事情を説明しようとするロイドを一喝した副局長は手元にある報告書を見せてロイドたちネチネチと罵った。
ジオフロントでの魔獣掃討任務中に民間人の保護に失敗して遊撃士に助けられそこを撮られるなど遊撃士の優秀さと警察の無能を宣伝するようなものではないか。
しかも遊撃士協会が警察に報告書を提出する義務はないのに要請されもしないのにわざわざ警察も関わったのでと送って来たんだ。ついさっきの出来事であるのにだ。
この意味がわかるかね?嫌がらせだ。我々を笑っとるのだよ!
副局長の言い分にロイドは反論した。

「では危険に瀕する民間人を見捨てろと!」

「出来なかったうえに助けられた癖によくもそんな事が言えるな!その上に、のこのこと後を付いて行った挙句に失敗を宣伝するなど考えられん失態だ!自分たちがどういう立場かわかっとるのかね!?」

言いたいことがないわけじゃなかった。
だが、何も反論出来なかった。それは無意味だったから。
自分たちが失敗し助けられマスコミにそれを知られたのは事実だから。
命辛々で格好悪かったがそんな酷いミスではないと思ったが、組織には凄く重要な失態だったみたいだ。

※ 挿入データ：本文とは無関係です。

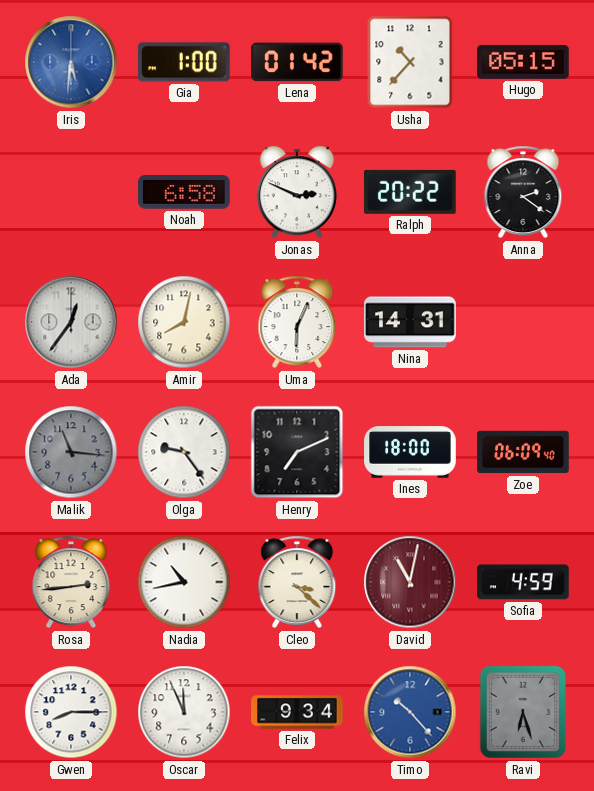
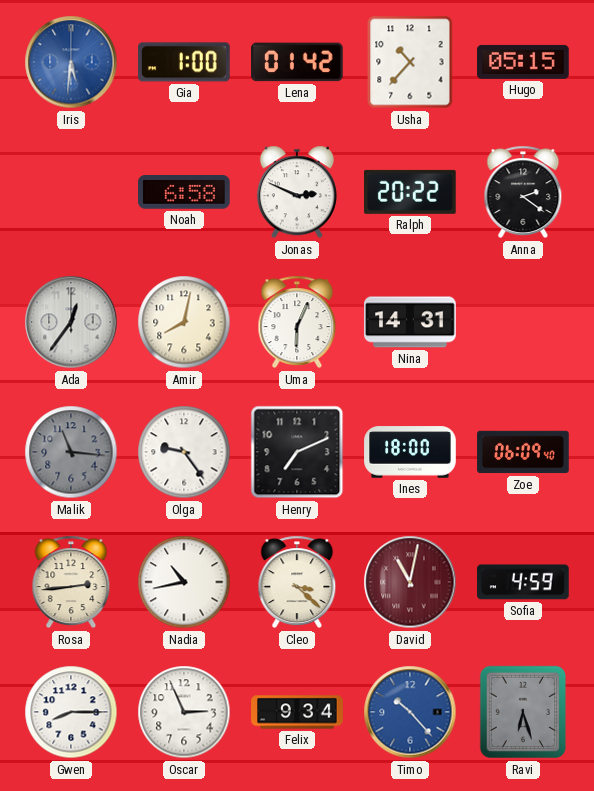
Oscar: 11:56 -> 2:56
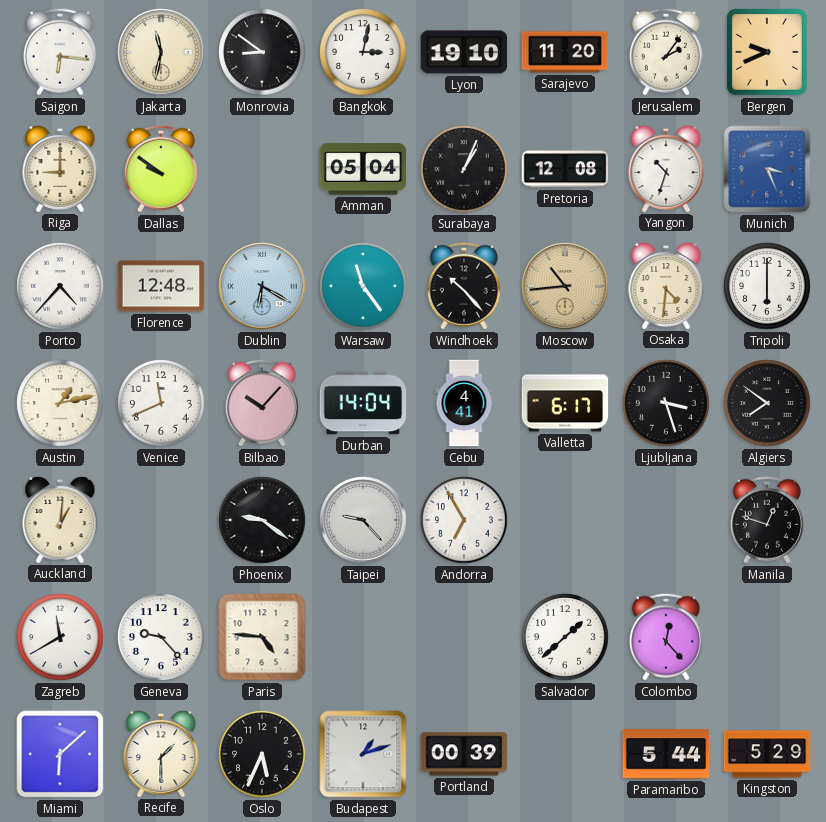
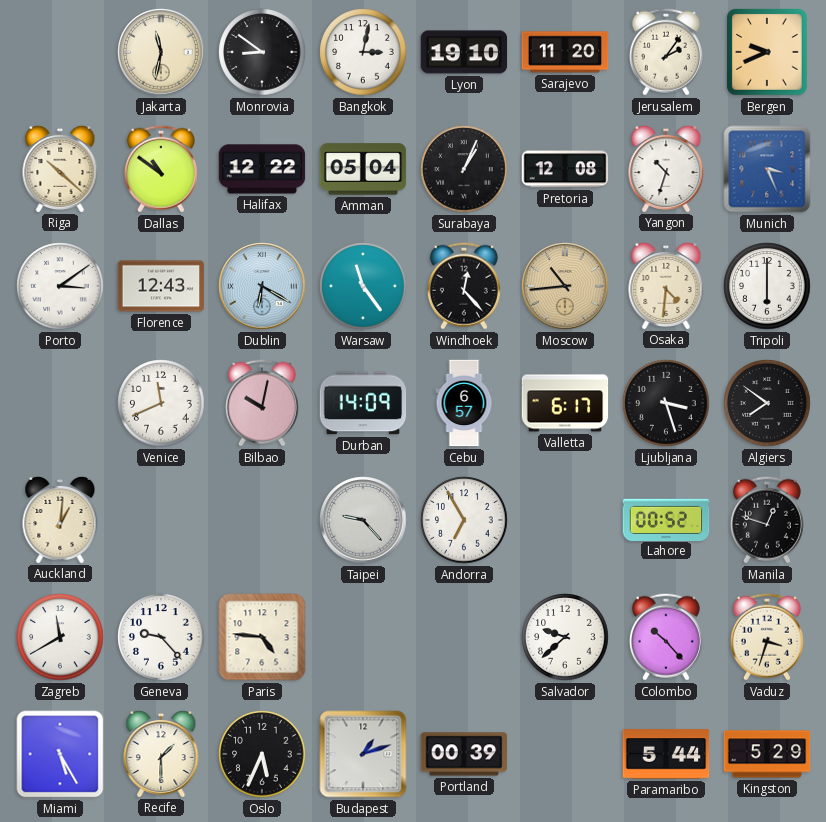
Saigon: 6:16 -> none
Riga: 9:00 -> 10:22
Dallas: 9:51 -> 10:51
Halifax: none -> 12:22
Porto: 4:37 -> 3:09
Florence: 12:48 -> 12:43
Windhoek: 10:23 -> 12:23
Austin: 1:13 -> none
Bilbao: 10:07 -> 10:02
Durban: 14:04 -> 14:09
Cebu: 4:41 -> 6:57
Phoenix: 9:21 -> none
Lahore: none -> 00:52
Salvador: 1:38 -> 9:38
Colombo: 12:23 -> 10:23
Vaduz: none -> 3:33
Miami: 6:08 -> 5:25
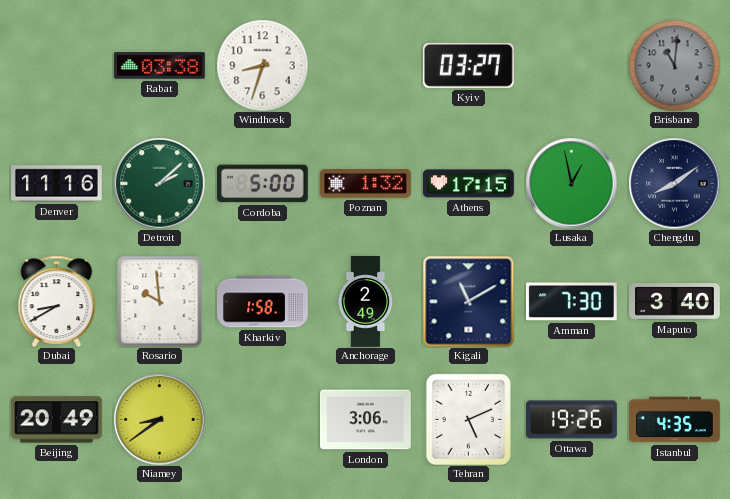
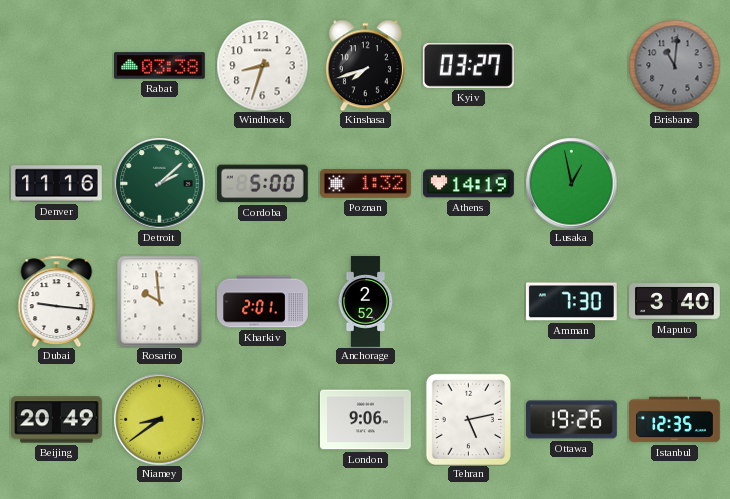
Kinshasa: none -> 7:42
Athens: 17:15 -> 14:19
Chengdu: 8:09 -> none
Dubai: 8:40 -> 9:16
Kharkiv: 1:58 -> 2:01
Anchorage: 2:49 -> 2:52
Kigali: 11:10 -> none
London: 3:06 -> 9:06
Tehran: 5:11 -> 5:13
Istanbul: 4:35 -> 12:35
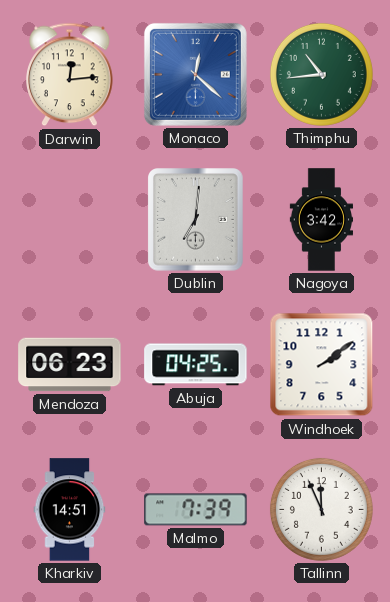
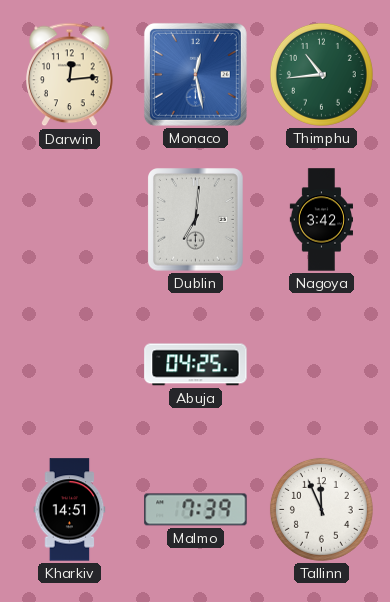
Monaco: 12:22 -> 12:28
Mendoza: 06:23 -> none
Windhoek: 2:09 -> none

「だから私は新部署設立に反対したんだ。あの忌々しいセルゲイの交換条件がなければ賛成などせずこんな事にはならなかったのに」

「あの、それはどういうことでしょう?」

「君らには知らんで良い事だ!」

エリィは詳細はよくわからないがあの課長がこの支援課を作るために骨を折ったようだと感じ、やる気なさそうな感じだったのでちょっと評価を改めて後で聞いてみようと。

「それでだ。君ら、記録では正式に特務支援課着任前だとなっとるが、一両日中に配属を辞退したまえ。なに、悪いことは言わん。どうせ半年も持たん部署だ。絶対に出世の役には立たんし問題に巻き込まれ経歴を汚してそこから配置換えされれば浮くことになるぞ」

副局長はロイドのボロボロの姿を見て初日からそうなるようでは割に合わんぞと言い、資料を見ながらロイドが捜査官志望なら捜査課に配属してやるし、ほかの者もそれぞれの希望通りの配属先に行けるように手配してやると言い出した。
全員が副局長の言葉が無茶苦茶言ってないかと感じ、初日でやめるような奴のほうが浮くよと思った。

「まあ返事はすぐにとは言わん。一晩よく考えたまえ、悪いようにはせんから」



エレベーターを降りて一階まで戻ってくると導力自動販売機のある休憩所に集まりティオが勝手知ったるで普通に飲み物を買って今まで自動販売機を見たことがなかった三人は驚いた。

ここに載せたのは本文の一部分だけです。